◆ **Entries supplied**
<<<<
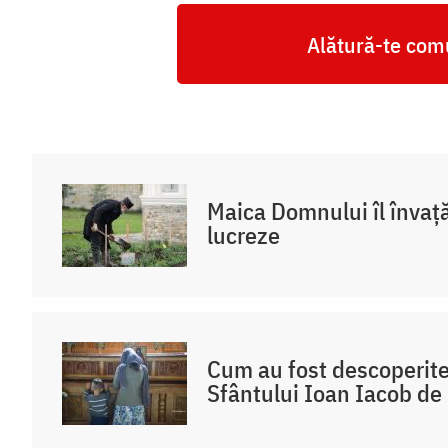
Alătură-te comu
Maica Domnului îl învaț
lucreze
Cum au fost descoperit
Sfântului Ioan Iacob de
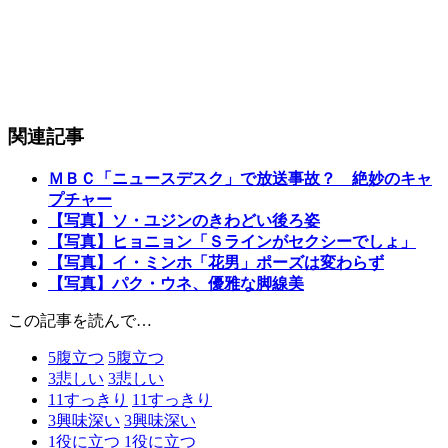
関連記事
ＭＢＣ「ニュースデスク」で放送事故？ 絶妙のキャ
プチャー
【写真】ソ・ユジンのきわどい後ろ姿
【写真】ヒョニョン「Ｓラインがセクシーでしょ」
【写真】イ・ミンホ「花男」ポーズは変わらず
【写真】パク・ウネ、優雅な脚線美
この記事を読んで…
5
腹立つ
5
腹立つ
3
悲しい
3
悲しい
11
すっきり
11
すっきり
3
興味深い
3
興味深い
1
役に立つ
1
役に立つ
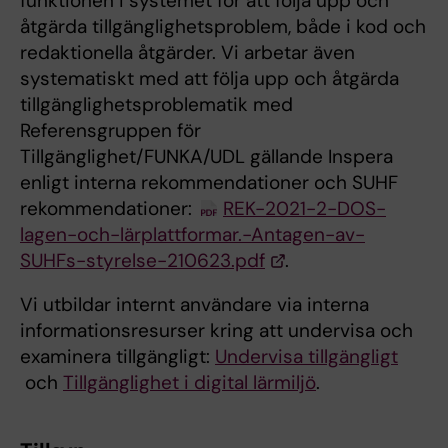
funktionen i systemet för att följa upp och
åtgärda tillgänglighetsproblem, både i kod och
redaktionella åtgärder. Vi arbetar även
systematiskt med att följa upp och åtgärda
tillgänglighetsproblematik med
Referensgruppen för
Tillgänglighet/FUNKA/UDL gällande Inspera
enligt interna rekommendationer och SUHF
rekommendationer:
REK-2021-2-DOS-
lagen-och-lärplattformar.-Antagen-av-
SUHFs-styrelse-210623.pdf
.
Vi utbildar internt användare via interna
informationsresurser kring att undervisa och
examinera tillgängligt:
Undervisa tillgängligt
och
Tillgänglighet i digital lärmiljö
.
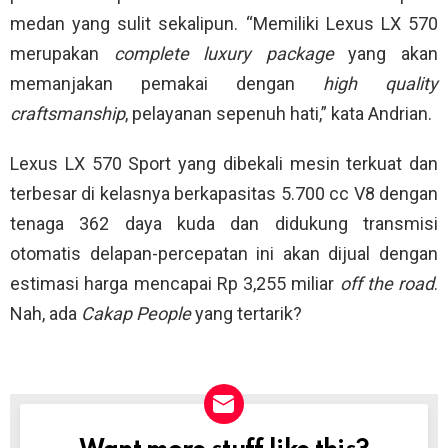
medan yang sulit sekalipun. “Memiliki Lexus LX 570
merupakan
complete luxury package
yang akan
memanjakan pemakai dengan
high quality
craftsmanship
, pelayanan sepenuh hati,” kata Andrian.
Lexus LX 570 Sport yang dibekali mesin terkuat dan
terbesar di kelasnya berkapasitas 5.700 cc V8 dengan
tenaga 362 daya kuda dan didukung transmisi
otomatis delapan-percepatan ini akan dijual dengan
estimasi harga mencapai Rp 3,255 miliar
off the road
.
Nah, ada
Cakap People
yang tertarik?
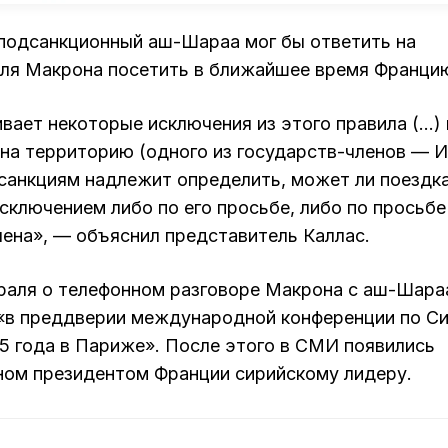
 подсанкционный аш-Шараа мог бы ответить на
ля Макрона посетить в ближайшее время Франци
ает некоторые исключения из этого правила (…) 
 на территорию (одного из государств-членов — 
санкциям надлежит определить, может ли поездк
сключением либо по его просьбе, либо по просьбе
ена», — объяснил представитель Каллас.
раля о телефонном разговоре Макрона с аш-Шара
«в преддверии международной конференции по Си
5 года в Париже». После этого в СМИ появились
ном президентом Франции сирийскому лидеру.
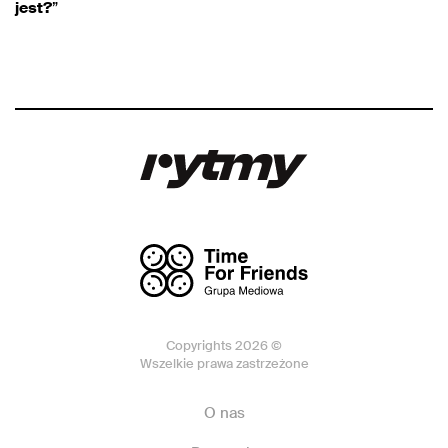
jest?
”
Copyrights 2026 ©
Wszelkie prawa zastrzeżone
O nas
>>>>
<<<<
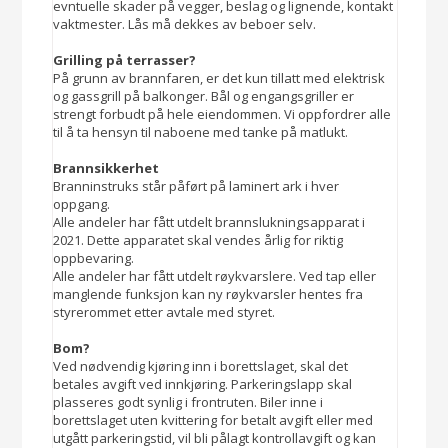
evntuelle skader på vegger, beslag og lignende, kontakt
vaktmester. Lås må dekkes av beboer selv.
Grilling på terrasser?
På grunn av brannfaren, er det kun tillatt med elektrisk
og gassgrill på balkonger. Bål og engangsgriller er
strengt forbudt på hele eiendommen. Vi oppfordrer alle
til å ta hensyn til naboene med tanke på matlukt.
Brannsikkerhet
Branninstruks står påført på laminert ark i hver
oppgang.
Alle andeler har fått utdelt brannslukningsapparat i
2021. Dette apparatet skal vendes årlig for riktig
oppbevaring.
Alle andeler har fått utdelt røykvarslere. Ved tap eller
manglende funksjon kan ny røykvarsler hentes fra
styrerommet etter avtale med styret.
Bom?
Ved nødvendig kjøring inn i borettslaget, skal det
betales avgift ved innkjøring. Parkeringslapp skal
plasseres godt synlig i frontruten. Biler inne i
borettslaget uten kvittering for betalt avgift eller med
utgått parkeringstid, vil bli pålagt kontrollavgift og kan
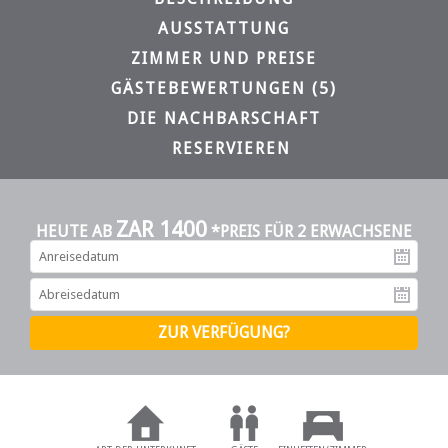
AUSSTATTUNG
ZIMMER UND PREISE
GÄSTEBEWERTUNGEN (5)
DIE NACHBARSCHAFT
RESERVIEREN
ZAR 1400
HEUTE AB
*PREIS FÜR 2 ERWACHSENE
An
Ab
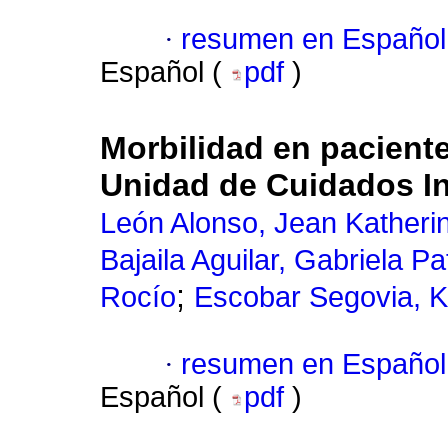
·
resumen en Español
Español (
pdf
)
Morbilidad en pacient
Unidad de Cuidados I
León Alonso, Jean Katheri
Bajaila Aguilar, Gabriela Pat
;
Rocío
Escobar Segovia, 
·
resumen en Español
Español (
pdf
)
>>>>
<<<<
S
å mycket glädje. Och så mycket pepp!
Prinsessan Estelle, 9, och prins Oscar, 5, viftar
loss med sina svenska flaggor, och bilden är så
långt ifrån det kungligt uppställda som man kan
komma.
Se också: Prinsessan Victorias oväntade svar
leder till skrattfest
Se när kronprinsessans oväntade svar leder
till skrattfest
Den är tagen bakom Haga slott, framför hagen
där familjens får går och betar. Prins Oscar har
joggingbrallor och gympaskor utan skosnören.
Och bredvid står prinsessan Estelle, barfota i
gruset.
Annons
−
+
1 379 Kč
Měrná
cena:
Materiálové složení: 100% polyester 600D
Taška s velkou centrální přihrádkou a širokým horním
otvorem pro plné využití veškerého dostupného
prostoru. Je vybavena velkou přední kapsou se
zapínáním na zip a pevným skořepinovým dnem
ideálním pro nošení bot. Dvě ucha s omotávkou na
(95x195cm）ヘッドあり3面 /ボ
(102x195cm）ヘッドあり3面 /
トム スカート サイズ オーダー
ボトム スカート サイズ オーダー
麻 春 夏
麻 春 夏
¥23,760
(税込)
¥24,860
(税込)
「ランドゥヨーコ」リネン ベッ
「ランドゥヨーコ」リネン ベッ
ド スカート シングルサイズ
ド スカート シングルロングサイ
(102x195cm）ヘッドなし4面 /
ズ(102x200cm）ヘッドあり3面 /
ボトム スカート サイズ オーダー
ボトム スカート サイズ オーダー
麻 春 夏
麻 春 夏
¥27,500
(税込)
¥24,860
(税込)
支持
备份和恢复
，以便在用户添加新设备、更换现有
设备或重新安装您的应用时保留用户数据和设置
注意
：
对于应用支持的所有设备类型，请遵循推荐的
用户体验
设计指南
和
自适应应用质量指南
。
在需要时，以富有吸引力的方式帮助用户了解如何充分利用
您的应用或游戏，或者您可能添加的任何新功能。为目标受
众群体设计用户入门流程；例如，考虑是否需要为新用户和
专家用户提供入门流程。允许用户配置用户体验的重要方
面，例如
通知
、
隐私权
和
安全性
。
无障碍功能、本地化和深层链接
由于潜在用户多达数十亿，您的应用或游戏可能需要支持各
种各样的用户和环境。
>>>>
◆ **Exercise description**
What do the entries above read from the line containing "Alătură-te comu" through the line containing "объяснил представитель Каллас."? Output those lines exactly, both ends included, with the pictures left out.

◆ **Problem solution**
Alătură-te comu
Maica Domnului îl învaț
lucreze
Cum au fost descoperit
Sfântului Ioan Iacob de
関連記事
ＭＢＣ「ニュースデスク」で放送事故？ 絶妙のキャ
プチャー
【写真】ソ・ユジンのきわどい後ろ姿
【写真】ヒョニョン「Ｓラインがセクシーでしょ」
【写真】イ・ミンホ「花男」ポーズは変わらず
【写真】パク・ウネ、優雅な脚線美
この記事を読んで…
5
腹立つ
5
腹立つ
3
悲しい
3
悲しい
11
すっきり
11
すっきり
3
興味深い
3
興味深い
1
役に立つ
1
役に立つ
funktionen i systemet för att följa upp och
åtgärda tillgänglighetsproblem, både i kod och
redaktionella åtgärder. Vi arbetar även
systematiskt med att följa upp och åtgärda
tillgänglighetsproblematik med
Referensgruppen för
Tillgänglighet/FUNKA/UDL gällande Inspera
enligt interna rekommendationer och SUHF
rekommendationer:
REK-2021-2-DOS-
lagen-och-lärplattformar.-Antagen-av-
SUHFs-styrelse-210623.pdf
.
Vi utbildar internt användare via interna
informationsresurser kring att undervisa och
examinera tillgängligt:
Undervisa tillgängligt
och
Tillgänglighet i digital lärmiljö
.
medan yang sulit sekalipun. “Memiliki Lexus LX 570
merupakan
complete luxury package
yang akan
memanjakan pemakai dengan
high quality
craftsmanship
, pelayanan sepenuh hati,” kata Andrian.
Lexus LX 570 Sport yang dibekali mesin terkuat dan
terbesar di kelasnya berkapasitas 5.700 cc V8 dengan
tenaga 362 daya kuda dan didukung transmisi
otomatis delapan-percepatan ini akan dijual dengan
estimasi harga mencapai Rp 3,255 miliar
off the road
.
Nah, ada
Cakap People
yang tertarik?
 подсанкционный аш-Шараа мог бы ответить на
ля Макрона посетить в ближайшее время Франци
ает некоторые исключения из этого правила (…) 
 на территорию (одного из государств-членов — 
санкциям надлежит определить, может ли поездк
сключением либо по его просьбе, либо по просьбе
ена», — объяснил представитель Каллас.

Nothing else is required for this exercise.